Can you arrange numbers from 1 to 9 in one line so that sums of digits of neighbouring numbers differ only by 2 or by 3?
(a) Can you do the same trick (see Example 2) with numbers from 1 to 17?
(b) Can you do it with numbers from 1 to 19?
(c) Can one arrange them (numbers from 1 to 19) in a circle with the same condition being satisfied?
a) Joker prepares 13 blank cards. He writes a natural number on each of them. (Natural numbers are whole positive numbers.) Then for all 13 numbers he calculates their product and sum. Joker gets the same result for both. Is this some kind of trick or is it really possible? Why?

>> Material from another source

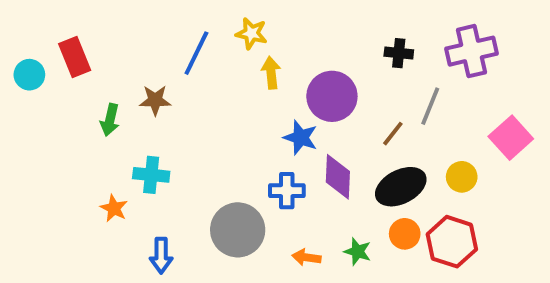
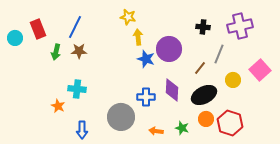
blue line: (196, 53) -> (75, 27), moved
green arrow: (110, 120) -> (56, 52), moved
blue star: (301, 138) -> (146, 59), moved
yellow circle: (462, 177) -> (233, 80), moved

(b) What is the answer if we don’t know how many cards he uses but we know that both results are equal to 13?
The product of 22 integers is equal to 1. Show that their sum cannot be zero.

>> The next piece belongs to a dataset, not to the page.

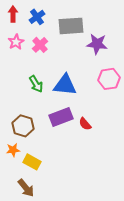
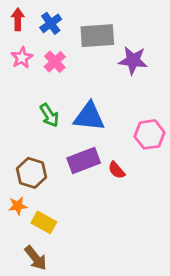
pink hexagon: (109, 79) -> (149, 134), moved

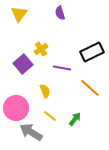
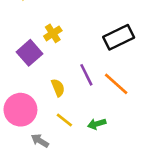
purple line: (62, 68) -> (86, 75), moved, turned 54
green arrow: (75, 119) -> (97, 124), turned -144
gray arrow: (31, 132) -> (40, 141), size x0.6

Back in the days when a young mathematician was even younger he could only draw digits “4” and “7”. While looking through the old notes his mother found one piece of paper on which he wrote the numbers with digit sums equal to 18, 22 and 26. Which numbers could be written on this piece of paper?
a) It seems that the young mathematician was making progress quite fast. On the back side of that piece of paper there are numbers with digits adding up to all natural numbers from 18 to 33. And yet all of them consist of only digits “4” and “7”. Make your own list of that kind.
(b) Is it true that any natural number greater than 17 can be equal to the digit sum of some number written with digits “4” and “7”?
(c) Now let’s try the same question for digits “5” and “8”. What values can you get if you consider the sum of the digits of a number written with the help of digits “5” and “8”?
Divide 15 walnuts into four groups, each group consisting of a different whole number of nuts.
In the following example with fractions replace “stars” with different natural numbers in order to obtain an identity: \[\frac{1}{*}+\frac{1}{*}=\frac{1}{*}+\frac{1}{*}.\]
Looking back at Example 12.1 what if we additionally require all differences to be less than the smallest of the three numbers?
(a) Divide 55 walnuts into four groups consisting of different number of nuts.
(b) Divide 999 walnuts into four groups consisting of different number of nuts.